The ACCC has begun exploring the introduction of “choice screens” in the Australian market as it tightens its focus on US search giant Google.
Choice screens allow users to select a default search provider for use with Android services like the Chrome browser when setting up devices. While Google remains and option the user is also presented with several competitors on setup.
“We know that, in general, setting a default option substantially increases the likelihood that consumers and businesses will stick with that option. This can have the effect of reducing competition and consumer choice in the supply of these services,” ACCC Chair Rod Sims said.

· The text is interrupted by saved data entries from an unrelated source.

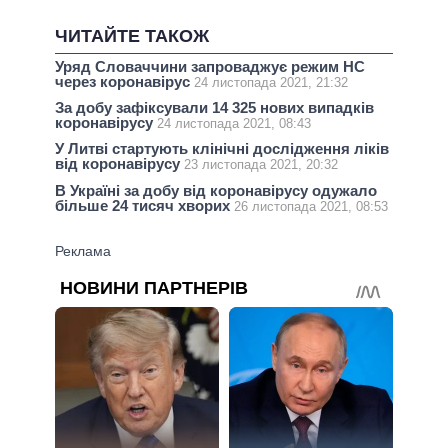
ЧИТАЙТЕ ТАКОЖ
Уряд Словаччини запроваджує режим НС
через коронавірус
24 листопада 2021, 21:32
За добу зафіксували 14 325 нових випадків
коронавірусу
24 листопада 2021, 08:43
У Литві стартують клінічні дослідження ліків
від коронавірусу
23 листопада 2021, 20:32
В Україні за добу від коронавірусу одужало
більше 24 тисяч хворих
26 листопада 2021, 08:53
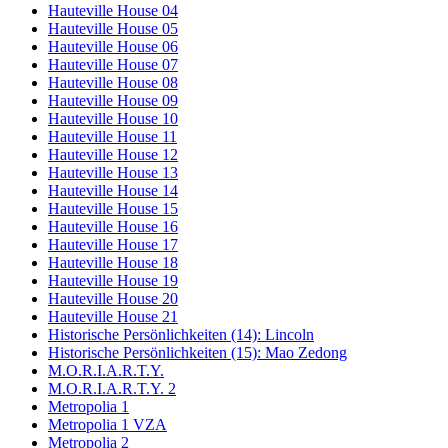
Hauteville House 04
Hauteville House 05
Hauteville House 06
Hauteville House 07
Hauteville House 08
Hauteville House 09
Hauteville House 10
Hauteville House 11
Hauteville House 12
Hauteville House 13
Hauteville House 14
Hauteville House 15
Hauteville House 16
Hauteville House 17
Hauteville House 18
Hauteville House 19
Hauteville House 20
Hauteville House 21
Historische Persönlichkeiten (14): Lincoln
Historische Persönlichkeiten (15): Mao Zedong
M.O.R.I.A.R.T.Y.
M.O.R.I.A.R.T.Y. 2
Metropolia 1
Metropolia 1 VZA
Metropolia 2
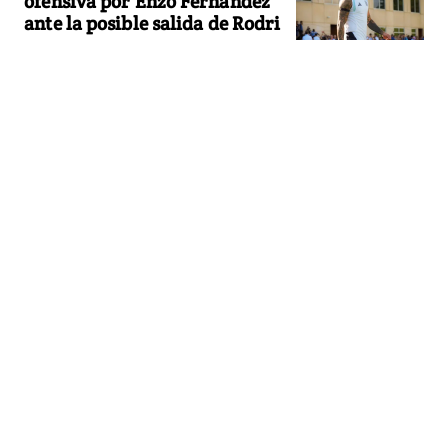
ofensiva por Enzo Fernández
ante la posible salida de Rodri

Google is already being forced to introduce choice screens on its new Android devices in Europe following an A$6.6 billion antitrust case led by regulators in 2018.
Historically, Google has made the Chrome browser and its own search service default on its devices meaning users need to manually change it. Google also has a deal with Apple to be the default search service on its devices, paying the fellow tech giant a reported US $8 to 12 billion to do so.

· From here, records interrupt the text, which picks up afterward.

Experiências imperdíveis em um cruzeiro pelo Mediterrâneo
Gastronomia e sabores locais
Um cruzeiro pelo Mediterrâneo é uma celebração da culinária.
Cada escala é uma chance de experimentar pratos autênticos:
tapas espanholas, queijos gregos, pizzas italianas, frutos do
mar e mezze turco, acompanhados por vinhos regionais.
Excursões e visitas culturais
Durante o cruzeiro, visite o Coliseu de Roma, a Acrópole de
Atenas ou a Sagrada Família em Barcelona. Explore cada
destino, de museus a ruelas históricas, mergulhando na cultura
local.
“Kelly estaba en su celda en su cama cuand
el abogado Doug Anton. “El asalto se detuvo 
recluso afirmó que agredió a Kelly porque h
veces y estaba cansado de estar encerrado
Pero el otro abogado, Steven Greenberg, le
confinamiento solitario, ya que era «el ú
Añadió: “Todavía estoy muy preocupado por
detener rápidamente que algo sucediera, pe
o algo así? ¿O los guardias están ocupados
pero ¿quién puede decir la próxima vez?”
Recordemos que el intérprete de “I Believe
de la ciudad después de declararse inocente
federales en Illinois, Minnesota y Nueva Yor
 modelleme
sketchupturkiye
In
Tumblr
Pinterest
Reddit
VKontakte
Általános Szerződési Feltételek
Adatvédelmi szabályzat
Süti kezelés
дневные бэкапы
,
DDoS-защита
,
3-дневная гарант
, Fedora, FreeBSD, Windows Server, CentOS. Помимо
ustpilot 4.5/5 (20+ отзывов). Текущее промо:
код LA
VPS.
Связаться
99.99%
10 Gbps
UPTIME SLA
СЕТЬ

The ACCC’s wide ranging 2019 digital platform Inquiry raised concerns about Google’s dominance of the local search market, finding the company has held a 93 to 95 per cent share since 2009. Microsoft’s Bing is the only other search provider with an estimated market share of more than one per cent.
According to the ACCC, Google’s position in the search market is “insulated from dynamic competition” in Australia because of high barriers to entry in the search market, including customer inertia and default settings.
One of the Digital Platform Inquiry’s recommendation was for Google to provide Australian consumers with the same choice screens.
In response to the landmark inquiry, the Australian government asked the regulator to monitor Google’s rollout of default choice screens in Europe and report back to it as part of its ongoing monitoring of digital platform companies.
An ACCC issues paper released Friday explores the possibility of choice screens in Australia and the local search and browser market, calling for submissions from stakeholders.
“We would like to hear from consumers and businesses about the impact of the pre-installation of services and default settings on devices on their use of these services. We’re also interested in how the design of user interfaces on devices, such as widgets, search bars, and the steps required for a consumer to change a default search service, can affect how consumers use these services.”
The regulator is also separately probing Google’s role in digital advertising services, an industry intertwined with the search and browser market currently dominated by Google.
Mr Sims said the ACCC is also interested in hearing from stakeholders about the supply of web browsers in Australia and the linkages between search services, web browsers, operating systems and devices as part of the choice screen inquiry.
“The relationships between suppliers, through vertical integration or contractual arrangements, may impact the supply of search services and browsers to Australians.”
The report into choice screens is due to the Treasurer by 30 September 2021. Submissions to the issues paper close April 15.